摘要： 以氨为还原剂的选择性催化还原（NH₃-SCR）脱硝法具有脱硝效率高、选择性好和技术完善等优点，是目前应用最广泛的燃煤电厂等行业的烟气脱硝技术。然而，烟气中的SO₂流经SCR催化剂时，在V₂O₅的催化作用下部分氧化为SO₃，随后与NH₃和水蒸气反应生成硫酸氢铵和硫酸铵。当烟气温度低于硫酸铵盐的凝结温度时，会沉积在催化剂、空预器及其附属设备上，引发诸多严重的问题。本文首先介绍了硫酸铵盐的形成机理，随后从反应物浓度和反应温度等角度概括了影响硫酸铵盐生成的因素，分析了硫酸铵盐的沉积及其所带来的危害。然后介绍了硫酸铵盐的分解机理，重点分析了催化剂与硫酸氢铵之间的相互作用，指出了这种相互作用对硫酸氢铵分解的影响，由此提出了控制硫酸铵盐生成的措施。最后指出，系统研究NH₃-SCR工艺中硫酸铵盐的生成与分解机理将为催化剂的失活与再生、低温SCR催化剂的开发和燃煤机组等相关设备的设计和运行优化等提供理论依据。

关键词: 选择性催化还原, 催化剂, 硫酸铵盐, 生成与分解机理, 沉积物

Abstract: Selective catalytic reduction denitrification method with ammonia as the reducing agent (NH₃-SCR) has high denitrification efficiency,good selectivity and high level of refinement,and thus,is the most widely used flue gas denitrification technology in coal-fired power plants and other industries at present. However,when the flue gas flows through the SCR catalyst,SO₂ in the flue gas is oxidized into SO₃ by the V₂O₅. Ammonium sulfate and ammonium bisulfate are then produced when SO₃ reacts with NH₃ and water vapor. These ammonium-sulfate salts will probably be deposited in the catalyst,air preheater and affiliated equipment when the flue gas temperature is below their condensation temperatures,which may cause many serious problems. In this review,the formation mechanism of ammonium-sulfate salts is introduced at first. Then the main factors that affect the formation of ammonium-sulfate salts are summarized in terms of concentration of the reactants and the reaction temperature. Afterwards,the deposition of the ammonium-sulfate salts and its harm are analyzed. The decomposition mechanism of ammonium-sulfate salts is introduced,and the interaction between the catalyst and ammonium bisulfate is discussed in detail,whose influence on the decomposition of ammonium bisulfate is pointed out.

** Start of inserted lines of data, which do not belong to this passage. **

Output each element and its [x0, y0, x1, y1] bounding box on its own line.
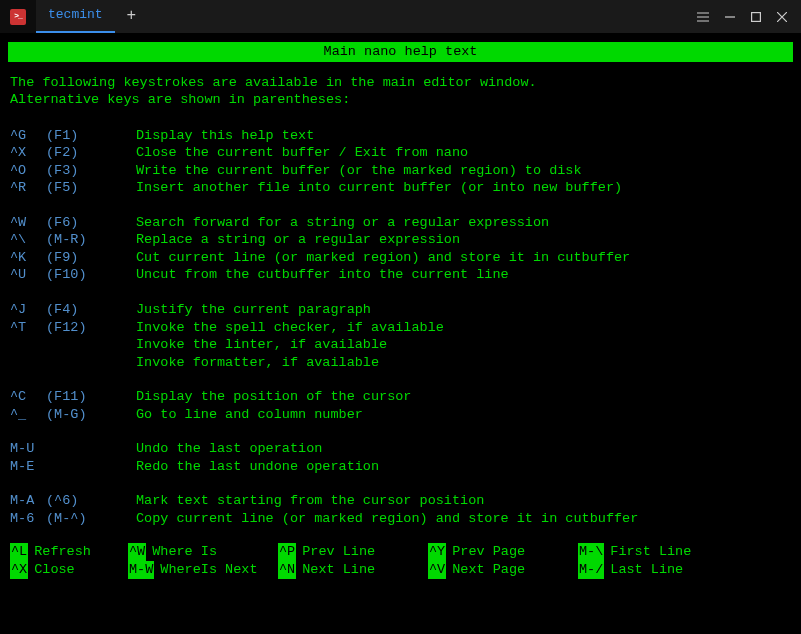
footer-item: M-\First Line [578, 543, 728, 561]
help-description: Invoke the spell checker, if available [136, 319, 793, 337]
footer-label: Refresh [34, 543, 91, 561]
help-description: Display the position of the cursor [136, 388, 793, 406]
help-key: ^X [10, 144, 46, 162]
footer-label: Last Line [610, 561, 683, 579]
help-key: ^K [10, 249, 46, 267]
footer-label: First Line [610, 543, 691, 561]
help-description: Copy current line (or marked region) and… [136, 510, 793, 528]
help-alt-key [46, 440, 136, 458]
footer-key: ^X [10, 561, 28, 579]
help-row: M-A(^6)Mark text starting from the curso… [10, 492, 793, 510]
help-description: Uncut from the cutbuffer into the curren… [136, 266, 793, 284]
help-alt-key: (^6) [46, 492, 136, 510]
footer-row-2: ^XCloseM-WWhereIs Next^NNext Line^VNext … [10, 561, 791, 579]
help-key: M-A [10, 492, 46, 510]
help-row: ^R(F5)Insert another file into current b… [10, 179, 793, 197]
help-description: Invoke the linter, if available [136, 336, 793, 354]
help-key: ^R [10, 179, 46, 197]
close-icon[interactable] [777, 12, 787, 22]
intro-line-2: Alternative keys are shown in parenthese… [10, 91, 793, 109]
help-row: ^O(F3)Write the current buffer (or the m… [10, 162, 793, 180]
help-description: Invoke formatter, if available [136, 354, 793, 372]
help-row: ^C(F11)Display the position of the curso… [10, 388, 793, 406]
help-alt-key: (F6) [46, 214, 136, 232]
help-alt-key: (F4) [46, 301, 136, 319]
help-row: ^T(F12)Invoke the spell checker, if avai… [10, 319, 793, 337]
help-row: ^G(F1)Display this help text [10, 127, 793, 145]
svg-rect-0 [752, 12, 761, 21]
footer-key: ^V [428, 561, 446, 579]
help-key: ^T [10, 319, 46, 337]
help-alt-key: (F2) [46, 144, 136, 162]
help-description: Close the current buffer / Exit from nan… [136, 144, 793, 162]
footer-row-1: ^LRefresh^WWhere Is^PPrev Line^YPrev Pag… [10, 543, 791, 561]
app-icon-tab [0, 0, 36, 33]
footer-label: Prev Page [452, 543, 525, 561]
help-row: ^K(F9)Cut current line (or marked region… [10, 249, 793, 267]
help-alt-key [46, 458, 136, 476]
terminal-icon [10, 9, 26, 25]
help-row: ^_(M-G)Go to line and column number [10, 406, 793, 424]
footer-item: ^PPrev Line [278, 543, 428, 561]
help-key: ^W [10, 214, 46, 232]
help-alt-key: (F9) [46, 249, 136, 267]
footer-label: WhereIs Next [160, 561, 257, 579]
help-description: Go to line and column number [136, 406, 793, 424]
minimize-icon[interactable] [725, 12, 735, 22]
help-alt-key: (M-^) [46, 510, 136, 528]
help-row: ^W(F6)Search forward for a string or a r… [10, 214, 793, 232]
help-key: ^J [10, 301, 46, 319]
footer-item: ^YPrev Page [428, 543, 578, 561]
help-description: Replace a string or a regular expression [136, 231, 793, 249]
help-footer: ^LRefresh^WWhere Is^PPrev Line^YPrev Pag… [8, 543, 793, 578]
help-alt-key: (M-R) [46, 231, 136, 249]
help-alt-key: (F5) [46, 179, 136, 197]
new-tab-button[interactable]: + [115, 0, 149, 33]
help-description: Justify the current paragraph [136, 301, 793, 319]
help-description: Insert another file into current buffer … [136, 179, 793, 197]
footer-item: ^LRefresh [10, 543, 128, 561]
footer-label: Close [34, 561, 75, 579]
help-alt-key: (F1) [46, 127, 136, 145]
help-key: M-U [10, 440, 46, 458]
hamburger-icon[interactable] [697, 12, 709, 22]
footer-label: Prev Line [302, 543, 375, 561]
help-alt-key: (M-G) [46, 406, 136, 424]
help-description: Cut current line (or marked region) and … [136, 249, 793, 267]
footer-item: M-/Last Line [578, 561, 728, 579]
help-alt-key [46, 354, 136, 372]
help-alt-key [46, 336, 136, 354]
footer-label: Where Is [152, 543, 217, 561]
tab-label: tecmint [48, 7, 103, 24]
help-body: ^G(F1)Display this help text^X(F2)Close … [8, 127, 793, 528]
help-key: M-E [10, 458, 46, 476]
footer-item: ^WWhere Is [128, 543, 278, 561]
help-key: ^_ [10, 406, 46, 424]
footer-key: M-\ [578, 543, 604, 561]
help-alt-key: (F11) [46, 388, 136, 406]
help-title: Main nano help text [8, 42, 793, 62]
help-row: Invoke formatter, if available [10, 354, 793, 372]
help-row: Invoke the linter, if available [10, 336, 793, 354]
help-row: M-ERedo the last undone operation [10, 458, 793, 476]
terminal-content: Main nano help text The following keystr… [0, 34, 801, 579]
help-key [10, 354, 46, 372]
help-description: Undo the last operation [136, 440, 793, 458]
maximize-icon[interactable] [751, 12, 761, 22]
help-key: ^\ [10, 231, 46, 249]
footer-key: M-/ [578, 561, 604, 579]
help-row: ^J(F4)Justify the current paragraph [10, 301, 793, 319]
tab-tecmint[interactable]: tecmint [36, 0, 115, 33]
help-description: Display this help text [136, 127, 793, 145]
help-row: ^U(F10)Uncut from the cutbuffer into the… [10, 266, 793, 284]
footer-key: ^P [278, 543, 296, 561]
help-description: Redo the last undone operation [136, 458, 793, 476]
help-alt-key: (F3) [46, 162, 136, 180]
help-key [10, 336, 46, 354]
help-description: Mark text starting from the cursor posit… [136, 492, 793, 510]
help-key: ^G [10, 127, 46, 145]
intro-line-1: The following keystrokes are available i… [10, 74, 793, 92]
help-row: ^X(F2)Close the current buffer / Exit fr… [10, 144, 793, 162]
help-row: M-UUndo the last operation [10, 440, 793, 458]
titlebar: tecmint + [0, 0, 801, 34]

Finally,the measures for controlling the formation of ammonium-sulfate salts are proposed. Overall,systematic research on the formation and decomposition mechanism of ammonium-sulfate salts in the NH₃-SCR process provides theoretical basis for the deactivation and regeneration of SCR catalysts,the development of low temperature SCR catalysts and the optimization of operation and design of the related equipments in coal-fired power plants,which therefore deserves further research.

Key words: selective catalytic reduction(SCR), catalyst, ammonium-sulfate salts, formation and decomposition mechanism, deposition

中图分类号:

TQ426.94

唐昊, 李慧, 杨江毅, 蔺卓玮, 庄柯, 陆强, 李文艳. NH₃-SCR工艺中硫酸铵盐的生成与分解机理研究进展[J]. 化工进展, 2018, 37(03): 822-831.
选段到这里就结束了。